Fooling ourselves is another story. We have needs and desires, and many times we let those needs and desires drive us to do things we would not do if we were thinking straight. A need for love is very powerful. It makes many a person do very foolish things.
On the other hand, I believe arranged marriages can work. It all depends on the willingness of both parties in the couple to make it work. In a way, internet relationships are like an arranged relationship, except you are doing your own arranging. However, when you do that, you have much more of a vested interest to make the relationship work when you meet in person.
I think there’s something about the internet that can make things move very quickly. I once fell in love with several women over a short period of time. It was driven by an extraordinary amplification of my need for love (caused by bipolar disorder).
I was just reading over transcripts of some conversations I had, and emails written between those women and me. It was crazy! We moved so quickly from an innocent relationship to obsession with each other. In some cases in a matter of days.
I look at that stuff now, and I marvel. I’ve never been any Lothario, and yet, driven by my mania, I became one. At least, online. The women I got involved with also seemed to be driven by this need, so we were just ready to fall in love with each other.
I think the internet makes it much easier for people with similar needs to meet each other. Sometimes, though, these needs can be transitory. My mania is gone and I read these chat transcripts with disbelief, now. I mean, I know that mania can change your personality, but, while I remember being that person, he is so far from who I am now, it just doesn’t make sense.
I’m trying to figure out what I’ve learned from this experience. One lesson is that driven by an extraordinary need, I can do things that are otherwise impossible for me. Another is that people who can meet each others needs find each other on the internet. A third is that when people get caught up with each other, it can be like a “perfect storm” of infatuation. I mean, I was ready to divorce my wife and go and live with these women.
However, there is also a lesson about the role that fantasy plays in online relationships. I was seeing things in these women that, had I been in a normal frame of mind, I would not have trusted. Stories that didn’t add up. I did have (online) friends who told me these stories didn’t add up, and they were right, although in a different way from what they thought at the time. I, of course, did not listen to them.
Now my experience has to be seen in light of the mania I was in at the time. So I don’t know how generalizable my experience is to others.
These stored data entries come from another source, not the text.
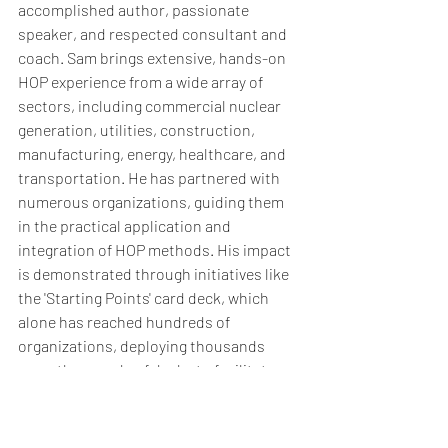
accomplished author, passionate 
speaker, and respected consultant and 
coach. Sam brings extensive, hands-on 
HOP experience from a wide array of 
sectors, including commercial nuclear 
generation, utilities, construction, 
manufacturing, energy, healthcare, and 
transportation. He has partnered with 
numerous organizations, guiding them 
in the practical application and 
integration of HOP methods. His impact 
is demonstrated through initiatives like 
the 'Starting Points' card deck, which 
alone has reached hundreds of 
organizations, deploying thousands 
upon thousands of decks to facilitate 
learning. Whether you're just starting or 
looking to deepen your HOP 
implementation, Sam possesses the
Certainly, infatuations and falling in love are both crazy and manic, just on their own. We suspend our normal powers of reasoning and fall into the magic. Is more of that magic real when you don’t start from a crazy place, as I did? I have to wonder.
When I fall in love normally, I obsess, as do many of us. The woman becomes the center of my world. Nothing seems as important as the object of my obsession. I’m married to one of those women now. And she has been incredibly loyal to me, despite these affairs.
What attracted me to her in the first place was something that would have been impossible over the internet—the touch of her hands. The way that healed me. Online, it’s all in your head. Even if you add phone or video chat, it’s all in your head. You are imagining the presence of this person, and that can have a very powerful effect on you, especially if your imagination is very powerful. But it’s still in your head until you actually experience each others presence.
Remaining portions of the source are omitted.